Policy Gradient Algorithm’s Mathematics Explained with PyTorch Implementation

Last Updated on May 25, 2023 by Editorial Team

Author(s): Ebrahim Pichka

Originally published on Towards AI.

Table of Content

· Introduction
· Policy Gradient Method
∘ Derivation
∘ Optimization
∘ The Algorithm
· PyTorch Implementation
∘ Networks
∘ Training Loop (Main algorithm)
∘ Training Results
· Conclusion
· References

Introduction

Reinforcement Learning (RL) is a subdomain of AI that aims to enable machines to learn and improve their behavior by interacting with an environment and receiving feedback in the form of reward signals. This environment is mathematically formulated as a Markov Decision Process (MDP) where at each timestep, the agent is known to be at a certain state (s ∈ S) where it is able to take action (a ∈ A).
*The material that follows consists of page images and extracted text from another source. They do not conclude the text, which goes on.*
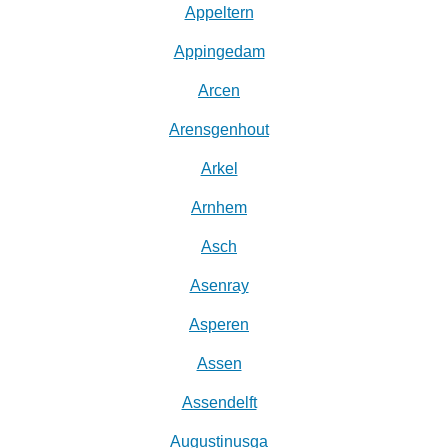
Appeltern
Appingedam
Arcen
Arensgenhout
Arkel
Arnhem
Asch
Asenray
Asperen
Assen
Assendelft
Augustinusga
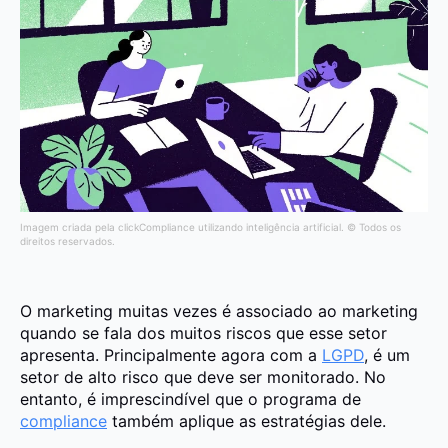
Imagem criada pela clickCompliance utilizando inteligência artificial. © Todos os
direitos reservados.
O marketing muitas vezes é associado ao marketing
quando se fala dos muitos riscos que esse setor
apresenta. Principalmente agora com a
LGPD
, é um
setor de alto risco que deve ser monitorado. No
entanto, é imprescindível que o programa de
compliance
também aplique as estratégias dele.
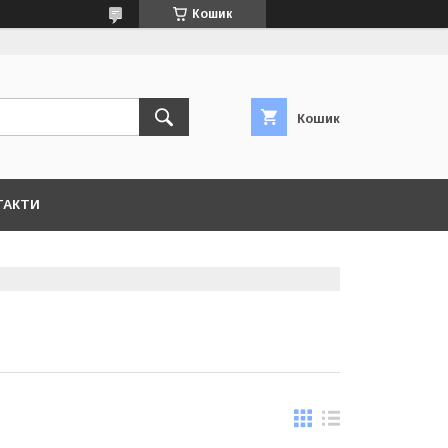
Кошик
Кошик
ТАКТИ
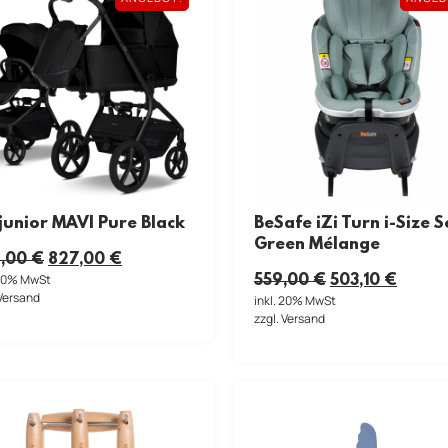
junior MAVI Pure Black
BeSafe iZi Turn i-Size 
Green Mélange
,00
€
827,00
€
 20% MwSt
559,00
€
503,10
€
 Versand
inkl. 20% MwSt
zzgl. Versand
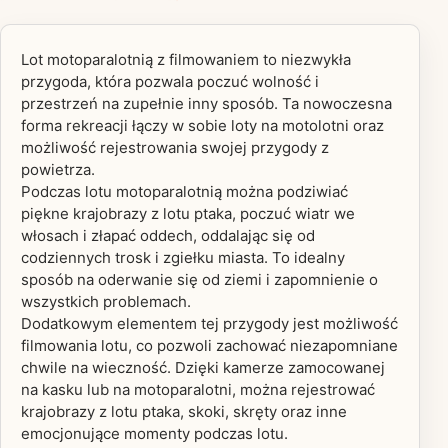
Lot motoparalotnią z filmowaniem to niezwykła
przygoda, która pozwala poczuć wolność i
przestrzeń na zupełnie inny sposób. Ta nowoczesna
forma rekreacji łączy w sobie loty na motolotni oraz
możliwość rejestrowania swojej przygody z
powietrza.
Podczas lotu motoparalotnią można podziwiać
piękne krajobrazy z lotu ptaka, poczuć wiatr we
włosach i złapać oddech, oddalając się od
codziennych trosk i zgiełku miasta. To idealny
sposób na oderwanie się od ziemi i zapomnienie o
wszystkich problemach.
Dodatkowym elementem tej przygody jest możliwość
filmowania lotu, co pozwoli zachować niezapomniane
chwile na wieczność. Dzięki kamerze zamocowanej
na kasku lub na motoparalotni, można rejestrować
krajobrazy z lotu ptaka, skoki, skręty oraz inne
emocjonujące momenty podczas lotu.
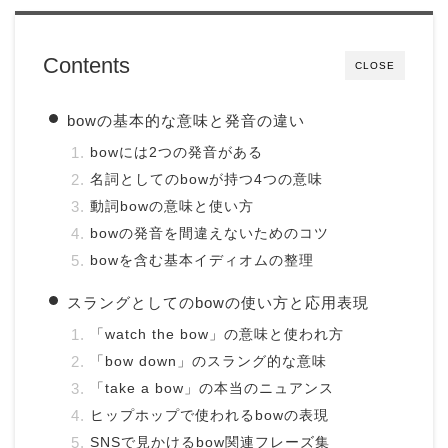
Contents
CLOSE
bowの基本的な意味と発音の違い
bowには2つの発音がある
名詞としてのbowが持つ4つの意味
動詞bowの意味と使い方
bowの発音を間違えないためのコツ
bowを含む基本イディオムの整理
スラングとしてのbowの使い方と応用表現
「watch the bow」の意味と使われ方
「bow down」のスラング的な意味
「take a bow」の本当のニュアンス
ヒップホップで使われるbowの表現
SNSで見かけるbow関連フレーズ集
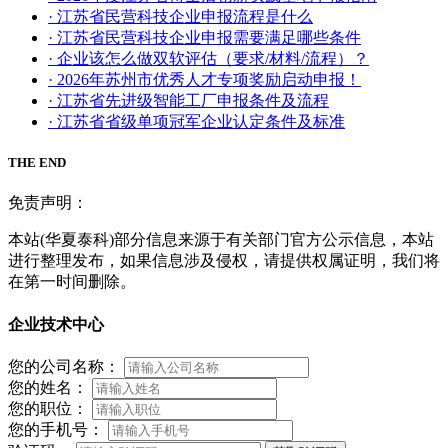
· 江苏省民营科技企业申报流程是什么
· 江苏省民营科技企业申报需要满足哪些条件
· 企业该怎么做双软评估（要求/材料/流程）？
· 2026年苏州市优秀人才专项奖励启动申报！
· 江苏省先进级智能工厂申报条件及流程
· 江苏省省级单项冠军企业认定条件及标准
THE END
免责声明：
本站(华夏泰科)部分信息来源于有关部门官方公示信息，本站
进行整理发布，如果信息涉及侵权，请提供权属证明，我们将
在第一时间删除。
企业技术中心
您的公司名称：
您的姓名：
您的职位：
您的手机号：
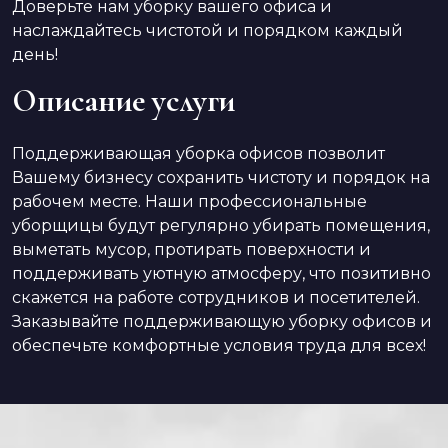
Доверьте нам уборку вашего офиса и
наслаждайтесь чистотой и порядком каждый
день!
Описание услуги
Поддерживающая уборка офисов позволит
Вашему бизнесу сохранить чистоту и порядок на
рабочем месте. Наши профессиональные
уборщицы будут регулярно убирать помещения,
выметать мусор, протирать поверхности и
поддерживать уютную атмосферу, что позитивно
скажется на работе сотрудников и посетителей.
Заказывайте поддерживающую уборку офисов и
обеспечьте комфортные условия труда для всех!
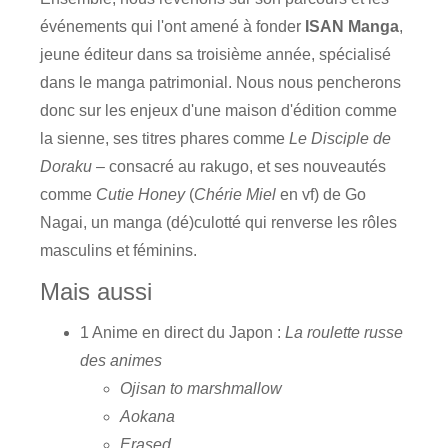
événements qui l'ont amené à fonder
ISAN Manga
,
jeune éditeur dans sa troisième année, spécialisé
dans le manga patrimonial. Nous nous pencherons
donc sur les enjeux d'une maison d'édition comme
la sienne, ses titres phares comme
Le Disciple de
Doraku
– consacré au rakugo, et ses nouveautés
comme
Cutie Honey
(
Chérie Miel
en vf) de Go
Nagai, un manga (dé)culotté qui renverse les rôles
masculins et féminins.
Mais aussi
1 Anime en direct du Japon :
La roulette russe
des animes
Ojisan to marshmallow
Aokana
Erased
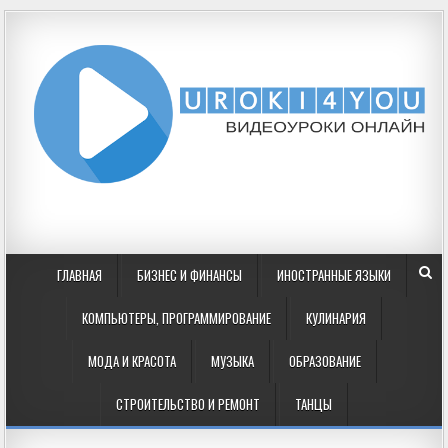
ГЛАВНАЯ
БИЗНЕС И ФИНАНСЫ
ИНОСТРАННЫЕ ЯЗЫКИ
КОМПЬЮТЕРЫ, ПРОГРАММИРОВАНИЕ
КУЛИНАРИЯ
МОДА И КРАСОТА
МУЗЫКА
ОБРАЗОВАНИЕ
СТРОИТЕЛЬСТВО И РЕМОНТ
ТАНЦЫ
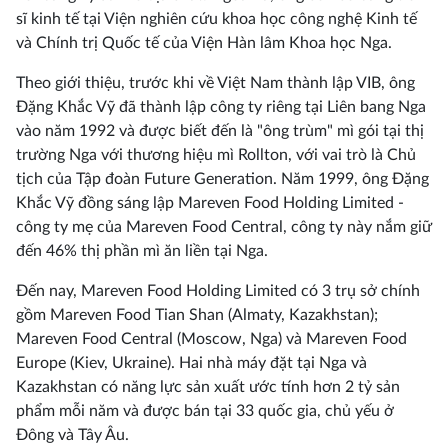
sĩ kinh tế tại Viện nghiên cứu khoa học công nghệ Kinh tế
và Chính trị Quốc tế của Viện Hàn lâm Khoa học Nga.
Theo giới thiệu, trước khi về Việt Nam thành lập VIB, ông
Đặng Khắc Vỹ đã thành lập công ty riêng tại Liên bang Nga
vào năm 1992 và được biết đến là "ông trùm" mì gói tại thị
trường Nga với thương hiệu mì Rollton, với vai trò là Chủ
tịch của Tập đoàn Future Generation. Năm 1999, ông Đặng
Khắc Vỹ đồng sáng lập Mareven Food Holding Limited -
công ty mẹ của Mareven Food Central, công ty này nắm giữ
đến 46% thị phần mì ăn liền tại Nga.
Đến nay, Mareven Food Holding Limited có 3 trụ sở chính
gồm Mareven Food Tian Shan (Almaty, Kazakhstan);
Mareven Food Central (Moscow, Nga) và Mareven Food
Europe (Kiev, Ukraine). Hai nhà máy đặt tại Nga và
Kazakhstan có năng lực sản xuất ước tính hơn 2 tỷ sản
phẩm mỗi năm và được bán tại 33 quốc gia, chủ yếu ở
Đông và Tây Âu.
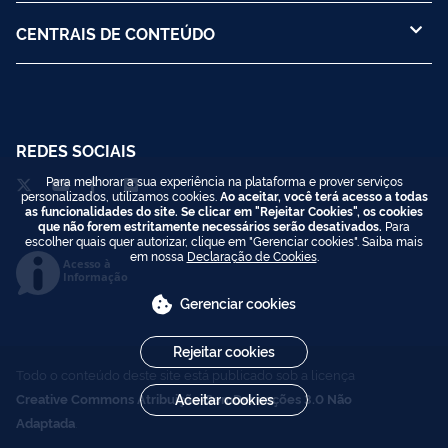
CENTRAIS DE CONTEÚDO
REDES SOCIAIS
Para melhorar a sua experiência na plataforma e prover serviços
personalizados, utilizamos cookies.
Ao aceitar, você terá acesso a todas
as funcionalidades do site. Se clicar em "Rejeitar Cookies", os cookies
que não forem estritamente necessários serão desativados.
Para
escolher quais quer autorizar, clique em "Gerenciar cookies". Saiba mais
em nossa
Declaração de Cookies
.
Acesso à
Informação
Gerenciar cookies
Rejeitar cookies
Todo o conteúdo deste site está publicado sob a licença
Creative Commons Atribuição-SemDerivações 3.0 Não
Aceitar cookies
Adaptada
.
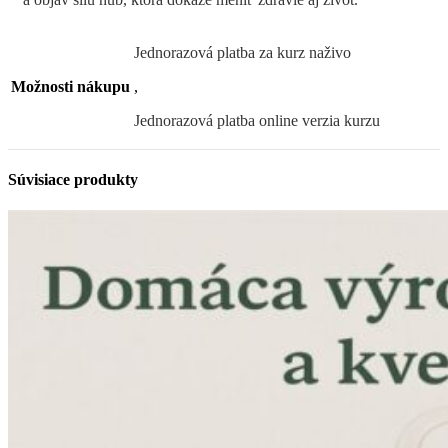
Jednorazová platba za kurz naživo
Možnosti nákupu
,
Jednorazová platba online verzia kurzu
Súvisiace produkty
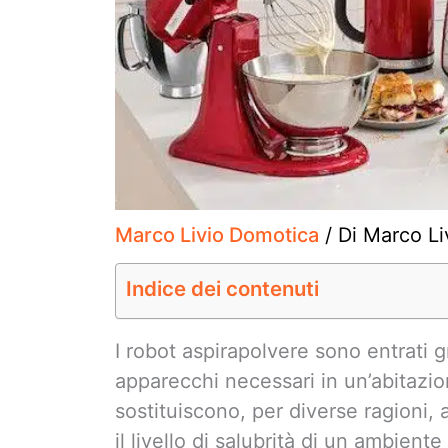
Marco Livio Domotica
/ Di
Marco Li
Indice dei contenuti
I robot aspirapolvere sono entrati 
apparecchi necessari in un’abitazi
sostituiscono, per diverse ragioni, a
il livello di salubrità di un ambient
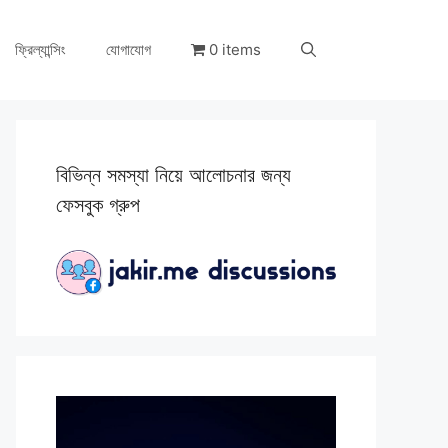
ফ্রিল্যান্সিং
যোগাযোগ
0 items
বিভিন্ন সমস্যা নিয়ে আলোচনার জন্য
ফেসবুক গ্রুপ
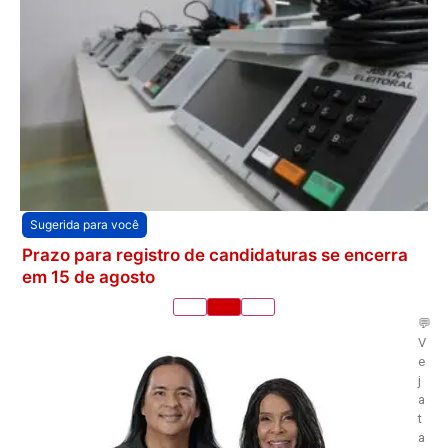
Sugerida para você
Prazo para registro de candidaturas se encerra
em 15 de agosto
💬
V
e
j
a
t
a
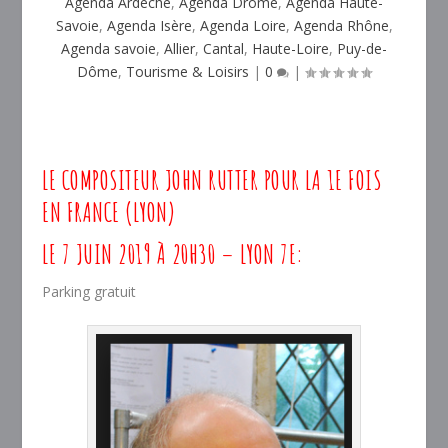
Agenda Ardèche
,
Agenda Drôme
,
Agenda Haute-
Savoie
,
Agenda Isère
,
Agenda Loire
,
Agenda Rhône
,
Agenda savoie
,
Allier
,
Cantal
,
Haute-Loire
,
Puy-de-
Dôme
,
Tourisme & Loisirs
|
0
|
LE COMPOSITEUR JOHN RUTTER POUR LA 1E FOIS
EN FRANCE (LYON)
LE 7 JUIN 2019 À 20H30 – LYON 7E:
Parking gratuit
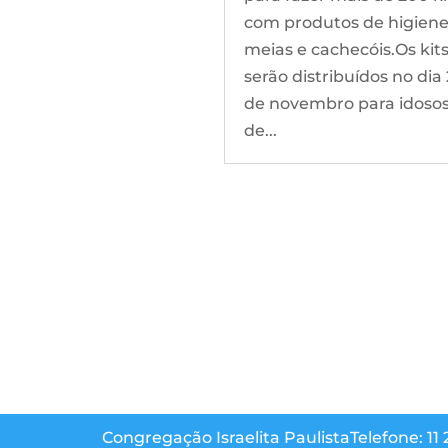
com produtos de higiene
meias e cachecóis.Os kit
serão distribuídos no dia
de novembro para idoso
de...
Congregação Israelita Paulista
Telefone: 11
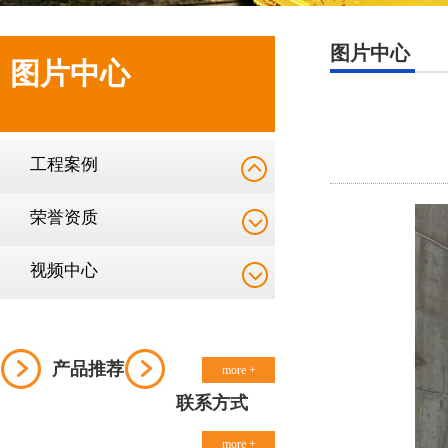
图片中心
图片中心
工程案例
荣誉资质
视频中心
产品推荐
more +
联系方式
more +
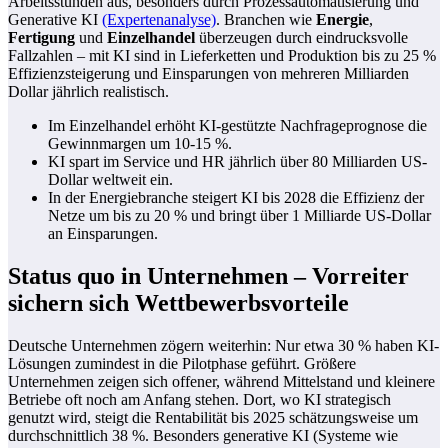
Arbeitsstunden aus, besonders durch Prozessautomatisierung und
Generative KI
(Expertenanalyse)
. Branchen wie
Energie
,
Fertigung
und
Einzelhandel
überzeugen durch eindrucksvolle
Fallzahlen – mit KI sind in Lieferketten und Produktion bis zu 25 %
Effizienzsteigerung und Einsparungen von mehreren Milliarden
Dollar jährlich realistisch.
Im Einzelhandel erhöht KI-gestützte Nachfrageprognose die
Gewinnmargen um 10-15 %.
KI spart im Service und HR jährlich über 80 Milliarden US-
Dollar weltweit ein.
In der Energiebranche steigert KI bis 2028 die Effizienz der
Netze um bis zu 20 % und bringt über 1 Milliarde US-Dollar
an Einsparungen.
Status quo in Unternehmen – Vorreiter
sichern sich Wettbewerbsvorteile
Deutsche Unternehmen zögern weiterhin: Nur etwa 30 % haben KI-
Lösungen zumindest in die Pilotphase geführt. Größere
Unternehmen zeigen sich offener, während Mittelstand und kleinere
Betriebe oft noch am Anfang stehen. Dort, wo KI strategisch
genutzt wird, steigt die Rentabilität bis 2025 schätzungsweise um
durchschnittlich 38 %. Besonders generative KI (Systeme wie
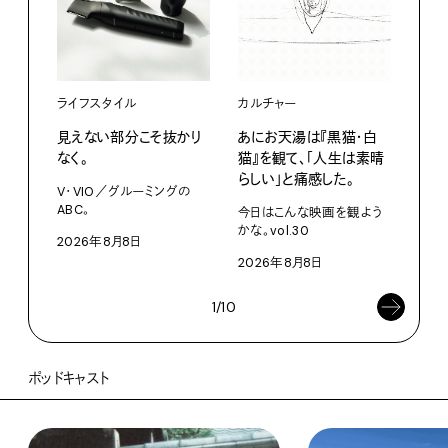
ライフスタイル
カルチャー
ライ
見えない部分こそ抜かり
あにお天湯は『黒猫・白
すぐ
なく。
猫』を観て、「人生は素晴
U・
らしい」と痛感した。
ABC
V・VIO／グルーミングの
ABC。
今日はこんな映画を観よう
202
かな。vol.30
2026年8月8日
2026年8月8日
1/10
ポッドキャスト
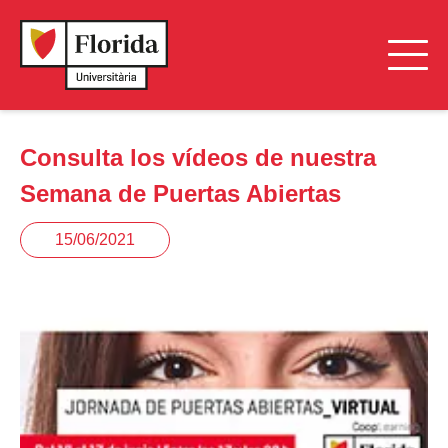
Consulta los vídeos de nuestra
Semana de Puertas Abiertas
15/06/2021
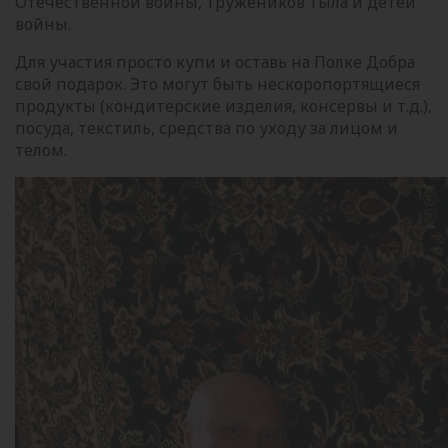
Отечественной войны, тружеников тыла и детей
войны.
Для участия просто купи и оставь на Полке Добра
свой подарок. Это могут быть нескоропортящиеся
продукты (кондитерские изделия, консервы и т.д.),
посуда, текстиль, средства по уходу за лицом и
телом.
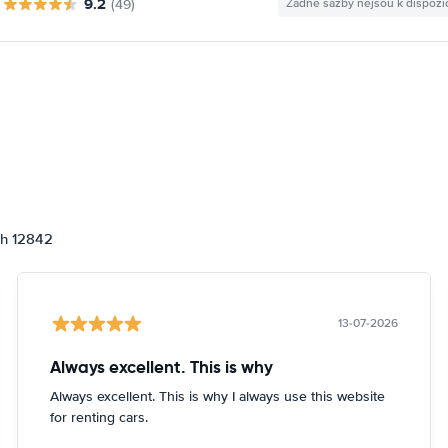
9.2
(49)
Žádné sazby nejsou k dispozi
ch 12842
13-07-2026
Always excellent. This is why
Always excellent. This is why I always use this website
for renting cars.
This action results in a transition from state s to a new state (s’ ∈ S) with a certain probability from a dynamics function P(s, a, s’) and receiving a scalar reward r from a reward function R(s, a, s’). That said, MDPs can be shown by a tuple of sets (S, A, P, R, γ) in which γ ∈ (0, 1] is a discount factor for future steps’ rewards.

RL algorithms can be generally categorized into two groups i.e., value-based and policy-based methods. Value-based methods aim at estimating the expected return of the states and selecting an action in that state which results in the highest expected value, which is rather an indirect way of behaving optimally in an MDP environment. In contrast, policy-based methods try to learn and optimize a policy function, which is basically a mapping from states to actions. The Policy Gradient (PG) method [1][2] is a popular policy-based approach in RL, which directly optimizes the policy function by changing its parameters using gradient ascent.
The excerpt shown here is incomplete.